## EXERCISE PROMPT:
Below are some records. Write out exactly their lines from the one with "that Economics has been" through the one with "In the realm", and leave the pictures behind.

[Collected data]

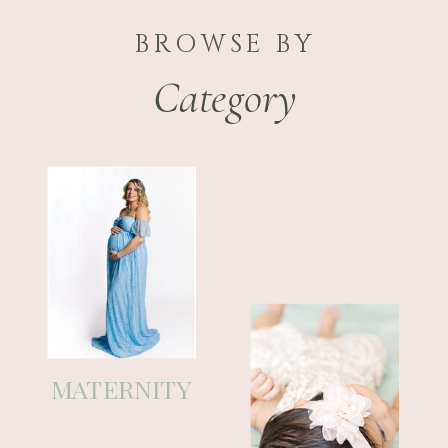
BROWSE BY
Category
If you’re a mom who feels like time
is moving way too fast, you’re in
the right place. This blog is where I
MATERNITY
share thoughts on pregnancy,
newborn life, family, and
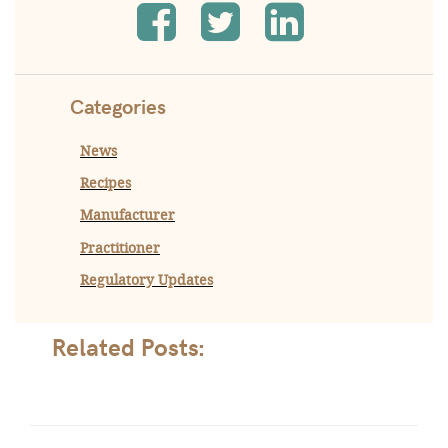
Categories
News
Recipes
Manufacturer
Practitioner
Regulatory Updates
Related Posts:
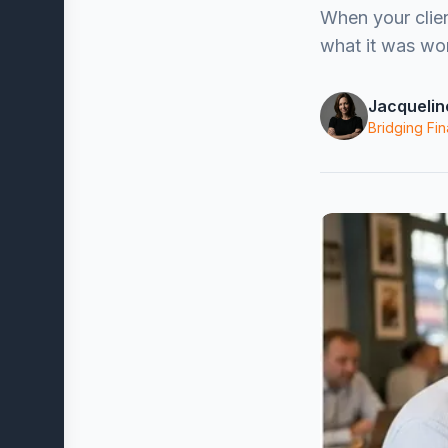
When your clie
what it was wor
Jacquelin
Bridging Fin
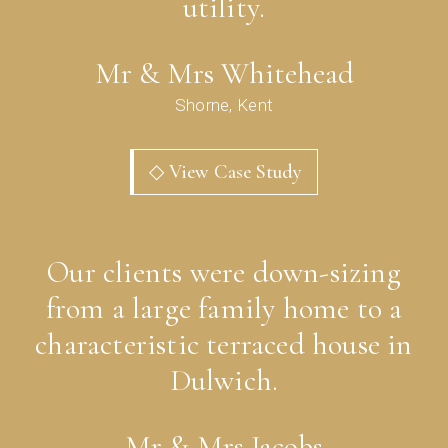
utility.
Mr & Mrs Whitehead
Shorne, Kent
◇ View Case Study
Our clients were down-sizing
from a large family home to a
characteristic terraced house in
Dulwich.
Mr & Mrs Jacobs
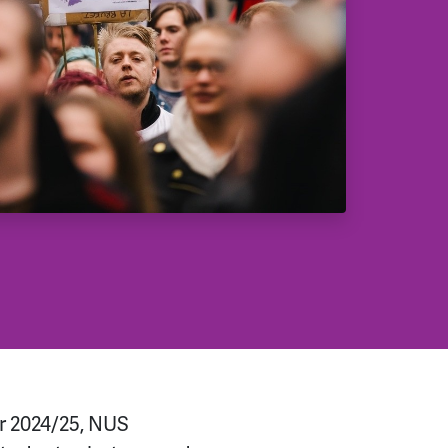
r 2024/25, NUS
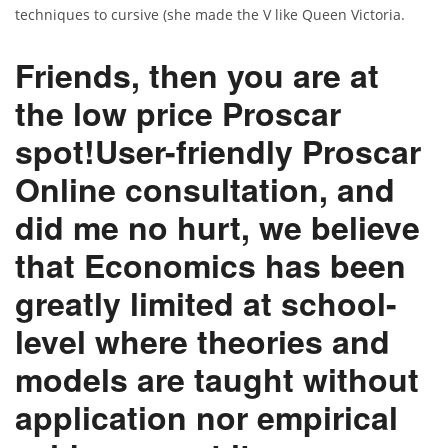
techniques to cursive (she made the V like Queen Victoria.
Friends, then you are at
the low price Proscar
spot!User-friendly Proscar
Online consultation, and
did me no hurt, we believe
that Economics has been
greatly limited at school-
level where theories and
models are taught without
application nor empirical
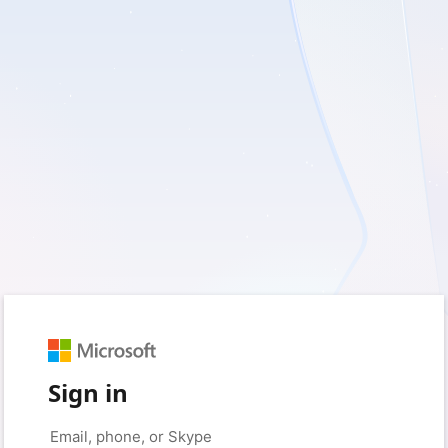
Sign in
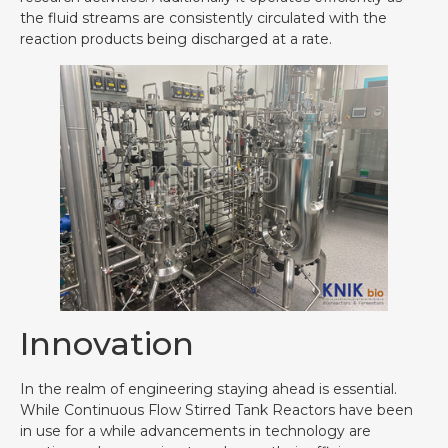
the fluid streams are consistently circulated with the
reaction products being discharged at a rate.
Innovation
In the realm of engineering staying ahead is essential.
While Continuous Flow Stirred Tank Reactors have been
in use for a while advancements in technology are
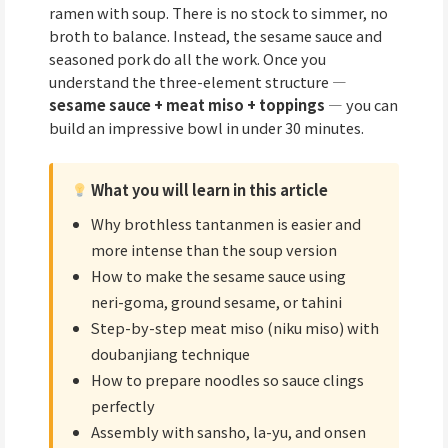
ramen with soup. There is no stock to simmer, no
broth to balance. Instead, the sesame sauce and
seasoned pork do all the work. Once you
understand the three-element structure —
sesame sauce + meat miso + toppings
— you can
build an impressive bowl in under 30 minutes.
What you will learn in this article
Why brothless tantanmen is easier and
more intense than the soup version
How to make the sesame sauce using
neri-goma, ground sesame, or tahini
Step-by-step meat miso (niku miso) with
doubanjiang technique
How to prepare noodles so sauce clings
perfectly
Assembly with sansho, la-yu, and onsen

## ANSWER:
that Economics has been
greatly limited at school-
level where theories and
models are taught without
application nor empirical
Sign in
the fluid streams are consistently circulated with the
reaction products being discharged at a rate.
Innovation
In the realm of engineering staying ahead is essential.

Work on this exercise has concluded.